> [Brief]
From the entries below, copy every line that holds the word "Klassisk".

Data provided START

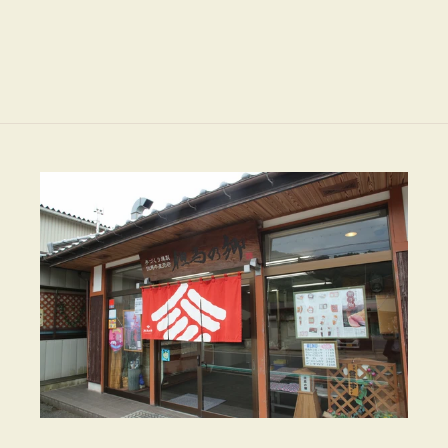
減
増
ら
や
す
す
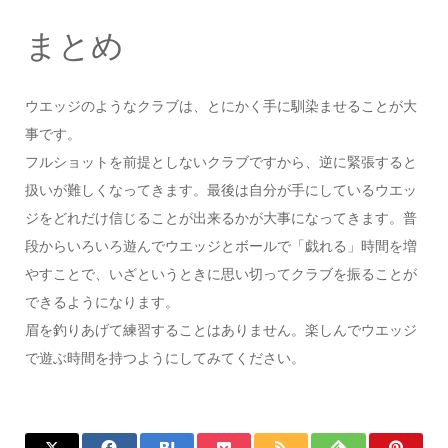
まとめ
ウエッジのようなクラブは、とにかく手に馴染ませることが大
事です。
フルショットを前提としないクラブですから、逆に緊張すると
扱いが難しくなってきます。最後は自分が手にしているウエッ
ジをどれだけ信じることが出来るかが大事になってきます。普
段からいろいろ遊んでウエッジとボールで「戯れる」時間を増
やすことで、いざというときに思い切ってクラブを振ることが
できるようになります。
眉を釣りあげて練習することはありません。楽しんでウエッジ
で遊ぶ時間を持つようにしてみてください。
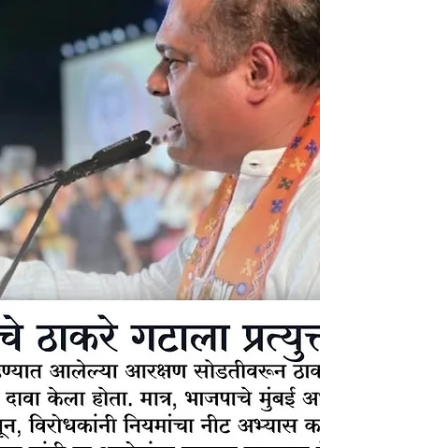
🔏 [ ⏺️ साटम पॅटर्न ] ▪️==================▪️ अमित
साटम यांनी दिले मुंबईची सुरक्षा आणि विकासाला प्राधान्य ● मुंबई
शहराला भ्रष्टाचारमुक्त करण्यासाठी आणि येथील प्रशासनात
पारदर्शकता आणण्यासाठी महायुती कटिबद्ध आहे. गेल्या अनेक
वर्षांपासून मुंबईच्या तिजोरीवर डल्ला मारणाऱ्यांना चपराक देण्यासाठी
आता खंबीर नेतृत्वाची गरज आहे. हे नेतृत्व एखादी माता किंवा बहीण
करेल, असा विश्वास भाजपाचे मुंबई अध्यक्ष अमित साटम यांनी व्यक्त
केला. यामुळे मुंबईचा कारभार अधिक सुरक्षित आणि जनहितार्थ
होईल, असे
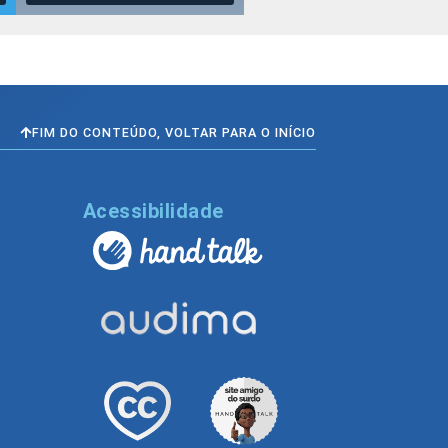
FIM DO CONTEÚDO, VOLTAR PARA O INÍCIO
l
Acessibilidade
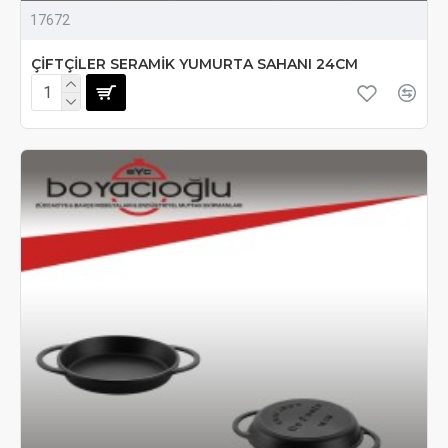
17672
ÇİFTÇİLER SERAMİK YUMURTA SAHANI 24CM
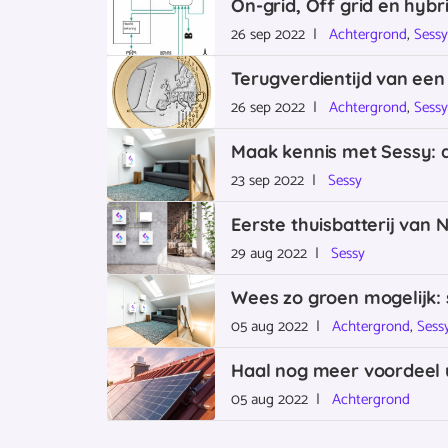
On-grid, Off grid en hyb
26 sep 2022 |
Achtergrond
,
Sess
Terugverdientijd van een 
26 sep 2022 |
Achtergrond
,
Sess
Maak kennis met Sessy: d
23 sep 2022 |
Sessy
Eerste thuisbatterij van 
29 aug 2022 |
Sessy
Wees zo groen mogelijk: s
05 aug 2022 |
Achtergrond
,
Sess
Haal nog meer voordeel u
05 aug 2022 |
Achtergrond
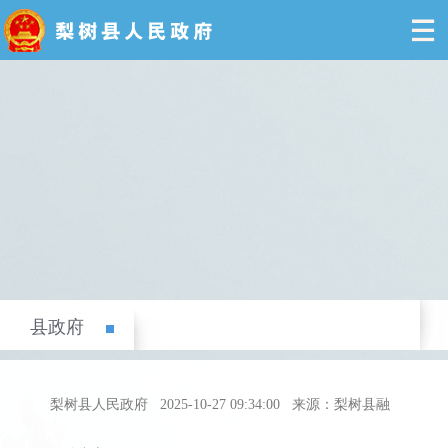
县政府
梨树县人民政府
2025-10-27 09:34:00
来源：梨树县融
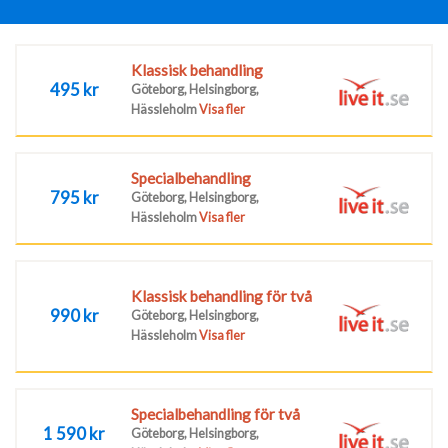
Klassisk behandling
495 kr
Göteborg, Helsingborg,
Hässleholm
Visa fler
Specialbehandling
795 kr
Göteborg, Helsingborg,
Hässleholm
Visa fler
Klassisk behandling för två
990 kr
Göteborg, Helsingborg,
Hässleholm
Visa fler
Specialbehandling för två
1 590 kr
Göteborg, Helsingborg,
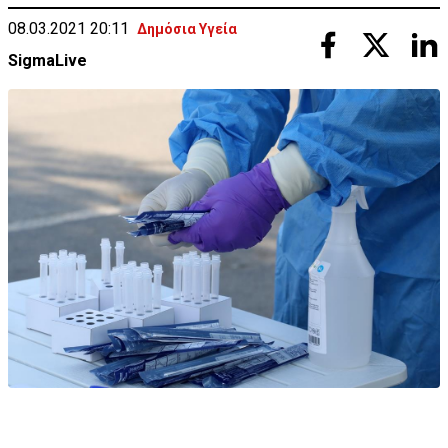
08.03.2021 20:11
Δημόσια Υγεία
SigmaLive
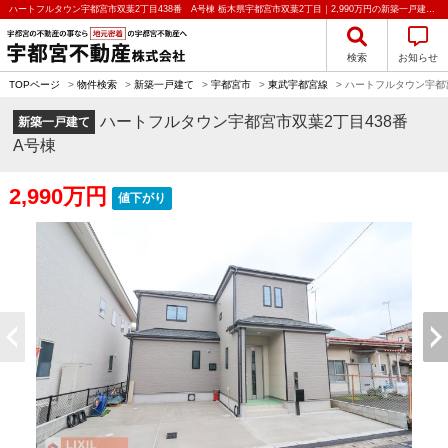
ハートフルタウン宇都宮市双葉2丁目438番 A号棟 栃木県宇都宮市双葉2丁目｜2,990万円の新築一戸建て｜分譲住宅や新築物件｜宇都宮不動産株式会社
検索
お知らせ
TOPページ
>
物件検索
>
新築一戸建て
>
宇都宮市
>
東武宇都宮線
>
ハートフルタウン宇都宮
ハートフルタウン宇都宮市双葉2丁目438番
新築一戸建て
A号棟
2,990万円
値下がり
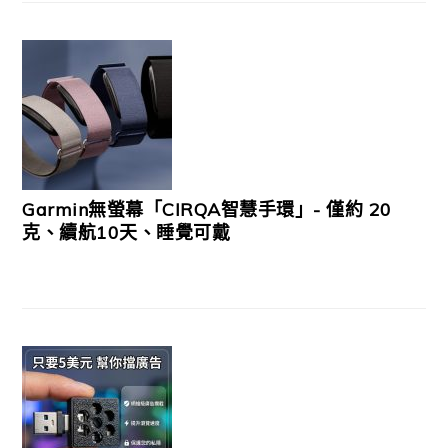
Garmin無螢幕「CIRQA智慧手環」- 僅約 20
克、續航10天、睡覺可戴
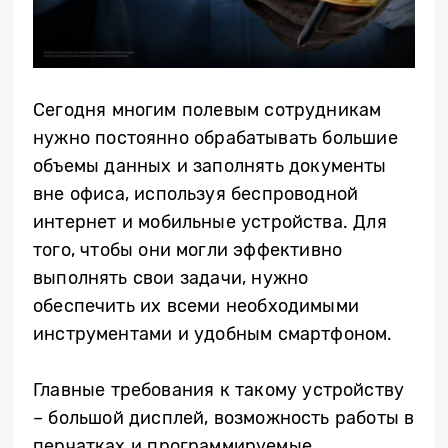
Сегодня многим полевым сотрудникам
нужно постоянно обрабатывать большие
объемы данных и заполнять документы
вне офиса, используя беспроводной
интернет и мобильные устройства. Для
того, чтобы они могли эффективно
выполнять свои задачи, нужно
обеспечить их всеми необходимыми
инструментами и удобным смартфоном.
Главные требования к такому устройству
– большой дисплей, возможность работы в
перчатках и программируемые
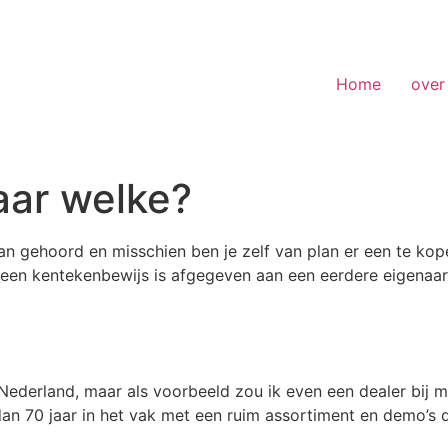
Home
over
aar welke?
van gehoord en misschien ben je zelf van plan er een te k
 een kentekenbewijs is afgegeven aan een eerdere eigenaar.
 Nederland, maar als voorbeeld zou ik even een dealer bij m
an 70 jaar in het vak met een ruim assortiment en demo’s di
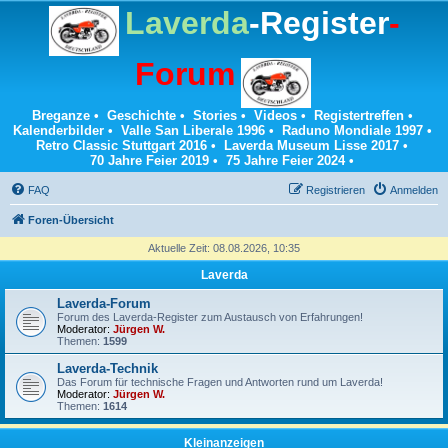
Laverda
-Register
-
Forum
Breganze
•
Geschichte
•
Stories
•
Videos
•
Registertreffen
•
Kalenderbilder
•
Valle San Liberale 1996
•
Raduno Mondiale 1997
•
Retro Classic Stuttgart 2016
•
Laverda Museum Lisse 2017
•
70 Jahre Feier 2019
•
75 Jahre Feier 2024
•
FAQ
Registrieren
Anmelden
Foren-Übersicht
Aktuelle Zeit: 08.08.2026, 10:35
Laverda
Laverda-Forum
Forum des Laverda-Register zum Austausch von Erfahrungen!
Moderator:
Jürgen W.
Themen:
1599
Laverda-Technik
Das Forum für technische Fragen und Antworten rund um Laverda!
Moderator:
Jürgen W.
Themen:
1614
Kleinanzeigen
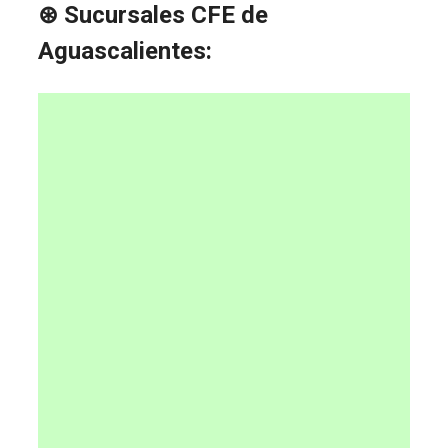
⊛ Sucursales CFE de
Aguascalientes:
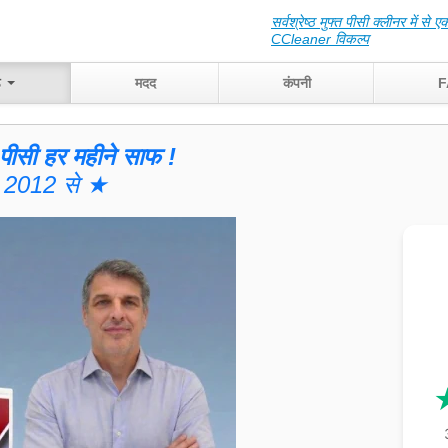
सर्वश्रेष्ठ मुफ्त पीसी क्लीनर में से ए
CCleaner विकल्प
ड
मदद
कंपनी
F
ीसी हर महीने साफ !
2012 से ★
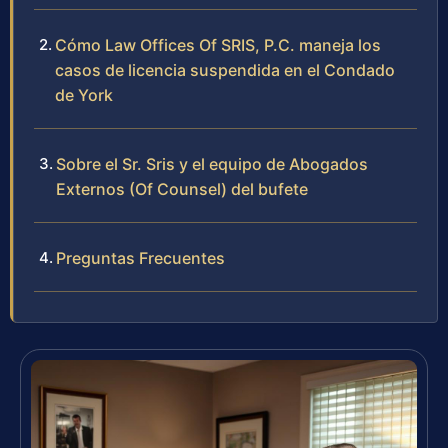
Cómo Law Offices Of SRIS, P.C. maneja los
casos de licencia suspendida en el Condado
de York
Sobre el Sr. Sris y el equipo de Abogados
Externos (Of Counsel) del bufete
Preguntas Frecuentes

Data provided END

> [Solution for this exercise]
Klassisk behandling
Klassisk behandling för två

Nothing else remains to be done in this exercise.